North Korea has been called, rather benignly, the hermit kingdom. In fact, it is a cell block in hell.
Few people are allowed in or out. The country’s original despot, Kim Il Sung, called “Great Leader,” passed absolute power to his son, Kim Jong Il, called “Dear Leader,” who treats his people like plantation slaves and the country like his private property.
The Marxist-Leninist regime has pauperized the economy. The party elites feed heartily, but the vast majority go hungry. In the Nineties, famine struck. Nobody really knows the horrors endured by that imprisoned population, but the best guess is that a million of them starved to death. Average height and weight declined for the survivors.
This is a stunted country, ruled by a moral monster who lurks like a spider at the center of an all-powerful and merciless system of control. It is literally the heart of darkness, as a well-known overhead photo of the Korean peninsula demonstrates.
Life is shaky these days for the Dear Leader. He has suffered a stroke. He recently tried to confiscate what little wealth his people possess by means of a currency reform – and for once, the people resisted. The Dear Leader was fearful enough to blame his top financial adviser for the mess. He then had the man executed.
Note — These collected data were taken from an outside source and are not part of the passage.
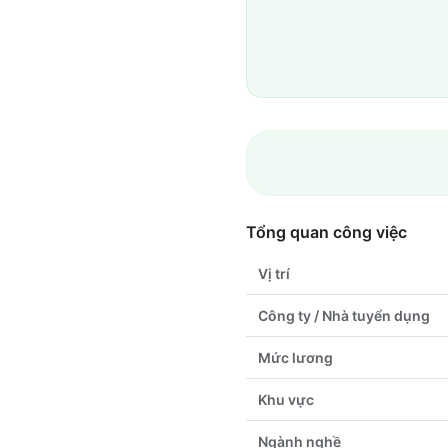
Tổng quan công việc
Vị trí
Công ty / Nhà tuyển dụng
Mức lương
Khu vực
Ngành nghề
Other party potentates have been forced to apologize in public.
The country’s economy has careened to the edge of the precipice. Another great famine may be looming. Those who can, escape to China, where they are hunted down by the authorities and returned if caught. They prefer to endure a life in hiding as illegals than remain subjects of the monstrous Dear Leader.
The best account of conditions in North Korea right now can be found here, in North Korea Economy Watch – an excellent blog, which I recommend for those who aren’t put off by unedifying spectacles. This is a tale of suffering inflicted almost casually by evil in power.
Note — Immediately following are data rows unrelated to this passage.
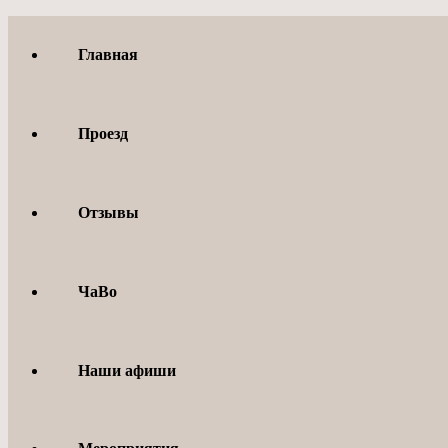
Перейти
к
Главная
содержимому
Проезд
Отзывы
ЧаВо
Наши афиши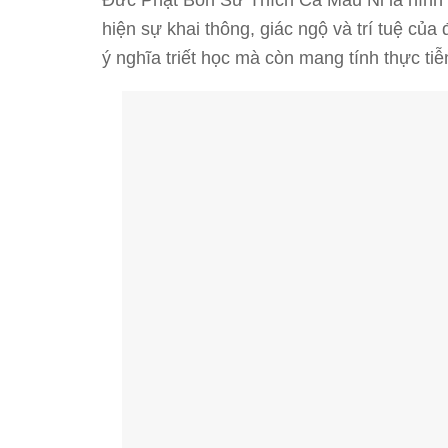
hiện sự khai thông, giác ngộ và trí tuệ củ
ý nghĩa triết học mà còn mang tính thực ti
By coincidence, the North Korean regime has just released a fresh batch of photographs of the Dear Leader inspecting his domains. These have been reproduced in the Boston Globe’s “Big Picture” site – also excellent and highly recommended.
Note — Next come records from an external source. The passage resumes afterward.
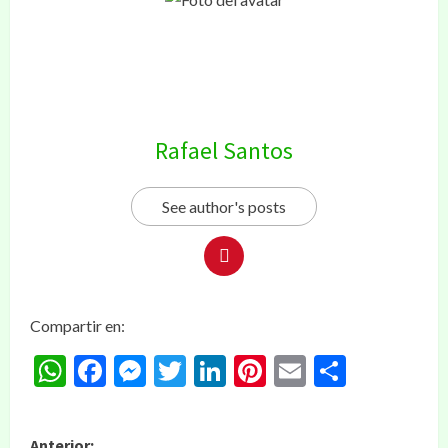
Rafael Santos
See author's posts
Compartir en:
WhatsApp
Facebook
Messenger
Twitter
LinkedIn
Pinterest
Email
Compar
Anterior: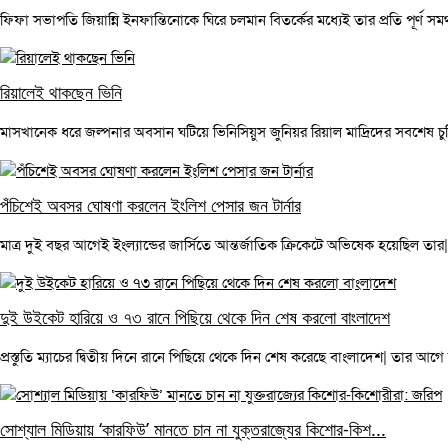
ফিফা সভাপতি জিয়ান্নি ইনফান্তিনোকে ঘিরে চলমান বিতর্কের মধ্যেই তার প্রতি পূর্ণ সম
রিয়ালেই থাকছেন ভিনি
মাসখানেক ধরে জল্পনার অবসান ঘটিয়ে ভিনিসিয়ুস জুনিয়র রিয়াল মাদ্রিদের সবশেষ চুক্তি
পঁচিশেই অবসর ঘোষণা করলেন ইংলিশ পেসার জন টার্নার
মাত্র দুই বছর আগেই ইংল্যান্ডের জার্সিতে আন্তর্জাতিক ক্রিকেটে অভিষেক হয়েছিল তার|
দুই উইকেট হারিয়ে ও ৭৩ রানে পিছিয়ে থেকে দিন শেষ করলো বাংলাদেশ
প্রস্তুতি ম্যাচের দ্বিতীয় দিনে রানে পিছিয়ে থেকে দিন শেষ করেছে বাংলাদেশ| তার আগে ক্
সোশ্যাল মিডিয়ায় ‘কারফিউ’ মানতে চান না যুক্তরাজ্যের কিশোর-কিশ...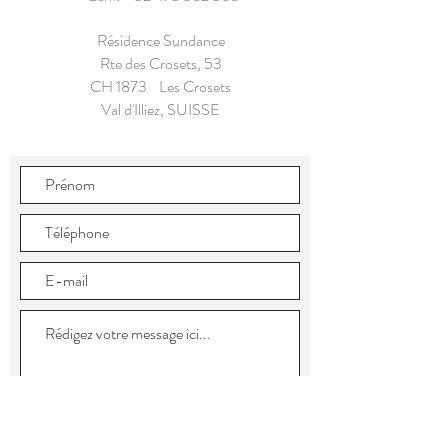
Résidence Sundance
Rte des Crosets, 53
CH 1873 Les Crosets
Val d'Illiez, SUISSE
For reasons known only to regime propagandists, most of the photos frame the pudgy Dear Leader with an abundance of foodstuff, making a striking contrast with everyday life in that hungry nation.
Irony is a game for the rich. With starvation a possibility – with the wolf howling at the door – the moral dissonance between regime and people in North Korea can only evoke sadness from helpless spectators like myself, and a deepening sense of horror in the victims.